One one bad aspect to ENIG though is that it takes a bit more solder to complete a joint because the surface hasn't yet been pre-tinned, and because there isn't an existing layer of solder to melt against the iron and increase the initial contact area (hence increasing the rate of heat transfer) it can take an extra second or so to get the joint hot. You really need to make sure your iron has good contact with the joint to make sure enough heat is transferred to the track and the component lead.

HASL
The most common surface finish you see on PCBs is called "HASL", or "Hot Air Solder Levelling". HASL boards are dipped in molten solder and then the excess is cleaned off using hot-air knives to leave behind the thinnest possible layer of solder. The solder itself then protects the underlying track from corrosion while making it extremely easy to solder on parts, because the whole pad is pre-tinned. It's generally the cheapest finish available and a great choice for general-purpose boards. One downside to HASL is that even after the hot-air knife has cleaned off as much excess as possible, the meniscus of the solder will still cause the edges of pads to be slightly rounded. That makes surface-mount parts not sit down quite as flat as they would on an ENIG board.
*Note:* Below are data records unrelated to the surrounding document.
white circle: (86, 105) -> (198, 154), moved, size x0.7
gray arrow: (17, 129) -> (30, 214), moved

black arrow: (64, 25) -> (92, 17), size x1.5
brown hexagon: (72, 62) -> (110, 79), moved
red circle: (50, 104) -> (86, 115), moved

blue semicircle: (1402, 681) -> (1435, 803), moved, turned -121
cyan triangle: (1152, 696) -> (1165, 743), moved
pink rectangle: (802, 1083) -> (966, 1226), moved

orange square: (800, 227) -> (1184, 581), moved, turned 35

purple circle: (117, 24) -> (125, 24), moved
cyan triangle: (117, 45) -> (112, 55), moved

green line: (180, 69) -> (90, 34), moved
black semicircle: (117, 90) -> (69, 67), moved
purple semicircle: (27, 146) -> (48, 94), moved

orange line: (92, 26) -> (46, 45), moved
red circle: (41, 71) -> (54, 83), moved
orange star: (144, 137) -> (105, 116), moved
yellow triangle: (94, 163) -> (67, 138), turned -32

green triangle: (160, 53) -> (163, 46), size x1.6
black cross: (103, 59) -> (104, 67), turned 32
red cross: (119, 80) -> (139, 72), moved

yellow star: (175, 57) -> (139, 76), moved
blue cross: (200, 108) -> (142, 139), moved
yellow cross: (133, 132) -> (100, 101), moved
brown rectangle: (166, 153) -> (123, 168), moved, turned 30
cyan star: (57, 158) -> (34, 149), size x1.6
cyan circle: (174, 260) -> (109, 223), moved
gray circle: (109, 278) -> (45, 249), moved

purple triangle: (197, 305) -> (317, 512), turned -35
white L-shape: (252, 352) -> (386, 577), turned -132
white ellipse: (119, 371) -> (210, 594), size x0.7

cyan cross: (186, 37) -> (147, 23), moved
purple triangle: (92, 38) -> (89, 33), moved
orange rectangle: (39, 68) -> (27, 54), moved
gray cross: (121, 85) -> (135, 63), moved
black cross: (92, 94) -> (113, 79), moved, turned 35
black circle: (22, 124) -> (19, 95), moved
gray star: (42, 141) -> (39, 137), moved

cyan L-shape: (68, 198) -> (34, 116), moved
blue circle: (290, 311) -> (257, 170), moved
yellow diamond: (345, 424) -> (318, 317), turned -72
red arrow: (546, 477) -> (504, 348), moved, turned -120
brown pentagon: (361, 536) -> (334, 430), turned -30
So you'd expect that for a board like the Freetronics Prototyping Shield the obvious choice would be to select a HASL surface finish. But there's a catch. We're trying to stick to RoHS-compliance as much as possible, which means not using hazardous substances in our products. That would mean we couldn't use regular HASL: we would have to use lead-free HASL. Lead-free solder has a higher melting temperature than regular solder so if we went with lead-free HASL it'd be annoying for customers who don't have lead-free soldering equipment. We'd probably end up with lots of complaints from customers using regular solder and soldering irons who have trouble getting the lead-free solder hot enough.

Immersion Silver
Another possible PCB finish is "immersion silver", and it provides an amazingly good finish but has a terrible shelf life. For boards intended for machine assembly immediately after manufacture, silver is a great option. The problem is that it tarnishes quickly and is adversely affected by touch, so it's no good for boards that are intended for distribution to hobbyists for (potentially) long storage and hand assembly. If you held an immersion-silver PCB in your hands, put it on a shelf for a couple of months, and then pulled it out to use it, you would probably find the surface was terribly tarnished and you just couldn't get solder to stick to it.

The "Best" Finish?
In the end we settled on ENIG as the standard finish on our PCBs because of the benefits of long shelf life, tarnish resistance, RoHS-compliance, and easy soldering compared to other surface finishes. It's more expensive than HASL but overall the result is worth it.